[ 
https://issues.apache.org/jira/browse/KAFKA-7898?page=com.atlassian.jira.plugin.system.issuetabpanels:comment-tabpanel&focusedCommentId=16793567#comment-16793567
 ] 

Steven McDonald commented on KAFKA-7898:
----------------------------------------

Hi!

We encountered this as well and I did some investigation into the problem. It 
is a bug in Kafka 2.1.x that is fixed in 2.2.x (though not explicitly; the fix 
is the result of [a 
refactor|https://github.com/apache/kafka/commit/2155c6d54b087206b6aa1d58747f141761394eaf#diff-8bcd2c427556f434e33cf22abec548c2R217]).

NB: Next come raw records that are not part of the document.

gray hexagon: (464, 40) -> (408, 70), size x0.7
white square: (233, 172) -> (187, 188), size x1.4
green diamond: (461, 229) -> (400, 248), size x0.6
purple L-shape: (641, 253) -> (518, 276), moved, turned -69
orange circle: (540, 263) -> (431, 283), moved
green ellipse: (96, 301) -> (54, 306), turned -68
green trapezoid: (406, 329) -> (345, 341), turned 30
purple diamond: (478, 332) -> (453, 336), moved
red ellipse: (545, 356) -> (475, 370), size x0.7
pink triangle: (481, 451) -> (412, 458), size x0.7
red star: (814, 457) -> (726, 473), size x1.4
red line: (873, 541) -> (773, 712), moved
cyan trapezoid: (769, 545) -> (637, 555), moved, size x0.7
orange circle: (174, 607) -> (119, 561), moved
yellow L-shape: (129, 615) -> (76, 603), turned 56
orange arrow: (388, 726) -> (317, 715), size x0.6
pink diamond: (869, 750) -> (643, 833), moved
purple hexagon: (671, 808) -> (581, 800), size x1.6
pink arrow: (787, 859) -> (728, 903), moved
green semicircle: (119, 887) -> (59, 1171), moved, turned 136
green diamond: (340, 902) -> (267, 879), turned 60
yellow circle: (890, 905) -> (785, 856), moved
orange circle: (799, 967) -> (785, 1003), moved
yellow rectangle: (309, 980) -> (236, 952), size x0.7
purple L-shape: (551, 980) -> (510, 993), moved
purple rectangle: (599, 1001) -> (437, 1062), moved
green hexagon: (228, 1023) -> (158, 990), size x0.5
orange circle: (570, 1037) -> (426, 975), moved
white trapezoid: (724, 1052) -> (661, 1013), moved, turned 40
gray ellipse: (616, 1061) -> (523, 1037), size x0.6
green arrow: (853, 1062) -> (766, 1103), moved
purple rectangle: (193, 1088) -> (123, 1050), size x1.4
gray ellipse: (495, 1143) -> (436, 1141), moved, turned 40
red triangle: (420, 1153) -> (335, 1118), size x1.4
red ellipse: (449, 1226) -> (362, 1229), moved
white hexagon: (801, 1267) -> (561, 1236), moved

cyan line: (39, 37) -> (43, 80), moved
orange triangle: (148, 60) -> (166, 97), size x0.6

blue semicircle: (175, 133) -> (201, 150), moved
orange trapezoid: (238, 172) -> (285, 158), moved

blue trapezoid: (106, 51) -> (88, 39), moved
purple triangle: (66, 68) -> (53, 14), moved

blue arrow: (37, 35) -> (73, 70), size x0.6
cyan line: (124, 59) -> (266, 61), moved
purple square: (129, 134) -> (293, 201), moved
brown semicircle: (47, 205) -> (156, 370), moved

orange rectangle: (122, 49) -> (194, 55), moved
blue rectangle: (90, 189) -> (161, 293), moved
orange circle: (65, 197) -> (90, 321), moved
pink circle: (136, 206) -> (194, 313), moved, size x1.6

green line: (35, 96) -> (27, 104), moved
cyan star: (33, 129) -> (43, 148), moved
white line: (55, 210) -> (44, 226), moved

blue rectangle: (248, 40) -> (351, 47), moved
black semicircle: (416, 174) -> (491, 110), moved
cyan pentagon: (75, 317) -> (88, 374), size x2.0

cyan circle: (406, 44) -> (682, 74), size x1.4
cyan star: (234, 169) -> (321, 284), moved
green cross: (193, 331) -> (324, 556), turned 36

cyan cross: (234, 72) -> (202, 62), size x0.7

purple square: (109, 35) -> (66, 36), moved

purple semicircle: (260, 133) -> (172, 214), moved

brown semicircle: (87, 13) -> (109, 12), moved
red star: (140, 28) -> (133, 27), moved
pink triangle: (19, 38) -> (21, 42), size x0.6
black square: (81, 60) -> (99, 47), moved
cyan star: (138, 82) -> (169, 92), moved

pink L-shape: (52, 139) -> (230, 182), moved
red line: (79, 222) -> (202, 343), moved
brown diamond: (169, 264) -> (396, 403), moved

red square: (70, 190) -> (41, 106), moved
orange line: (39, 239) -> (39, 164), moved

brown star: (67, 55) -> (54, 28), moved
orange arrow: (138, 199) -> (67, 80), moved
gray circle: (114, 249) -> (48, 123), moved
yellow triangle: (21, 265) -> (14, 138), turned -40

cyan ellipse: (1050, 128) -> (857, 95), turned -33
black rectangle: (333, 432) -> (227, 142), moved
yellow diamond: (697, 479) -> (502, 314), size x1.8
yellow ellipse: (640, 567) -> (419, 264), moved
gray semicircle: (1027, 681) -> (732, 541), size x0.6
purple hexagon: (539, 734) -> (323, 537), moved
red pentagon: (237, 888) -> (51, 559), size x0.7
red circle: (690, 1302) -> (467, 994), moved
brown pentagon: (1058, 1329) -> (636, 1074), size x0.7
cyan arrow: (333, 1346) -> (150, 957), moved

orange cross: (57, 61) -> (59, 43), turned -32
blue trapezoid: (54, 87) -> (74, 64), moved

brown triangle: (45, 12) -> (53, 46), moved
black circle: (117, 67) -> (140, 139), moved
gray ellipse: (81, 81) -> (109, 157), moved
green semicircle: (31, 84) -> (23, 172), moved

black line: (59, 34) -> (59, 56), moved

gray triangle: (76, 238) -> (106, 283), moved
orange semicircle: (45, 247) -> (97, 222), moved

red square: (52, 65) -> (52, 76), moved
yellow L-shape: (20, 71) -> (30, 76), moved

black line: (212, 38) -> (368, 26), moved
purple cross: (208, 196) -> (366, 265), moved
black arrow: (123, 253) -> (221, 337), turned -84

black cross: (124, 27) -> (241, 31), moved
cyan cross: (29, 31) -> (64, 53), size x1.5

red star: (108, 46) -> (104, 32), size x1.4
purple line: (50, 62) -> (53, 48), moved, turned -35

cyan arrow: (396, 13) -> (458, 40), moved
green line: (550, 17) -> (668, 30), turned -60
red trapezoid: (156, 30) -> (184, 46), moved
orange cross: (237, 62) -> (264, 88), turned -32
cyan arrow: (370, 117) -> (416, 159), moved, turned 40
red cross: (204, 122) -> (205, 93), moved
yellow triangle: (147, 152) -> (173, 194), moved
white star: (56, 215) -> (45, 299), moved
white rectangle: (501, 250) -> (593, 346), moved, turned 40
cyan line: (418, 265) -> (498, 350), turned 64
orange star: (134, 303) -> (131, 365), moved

The underlying problem is with the Zookeeper client library's MultiCallback 
interface. The 
[documentation|https://zookeeper.apache.org/doc/r3.4.13/api/org/apache/zookeeper/AsyncCallback.MultiCallback.html]
 for this says that "all opResults are OpResult.ErrorResult", but [some error 
conditions|https://github.com/apache/zookeeper/blob/master/zookeeper-server/src/main/java/org/apache/zookeeper/ClientCnxn.java#L689]
 will pass the callback a null pointer in place of a list. Kafka 2.1.x is 
implemented according to the documentation, so the null pointer case is not 
handled, leading to this bug.

I also consider it a bug that this NullPointerException leaves the Kafka 
cluster in a state that it does not recover from automatically. In our case, 
this bug was hit during a controller election, resulting in a node that was 
designated as controller but unable to function as such. It would be sufficient 
for this exception to simply kill the Kafka node so that the remaining nodes 
can recover, but I think that is a separate bug (which I will raise with 
Zookeeper first, as the exception is currently caught there).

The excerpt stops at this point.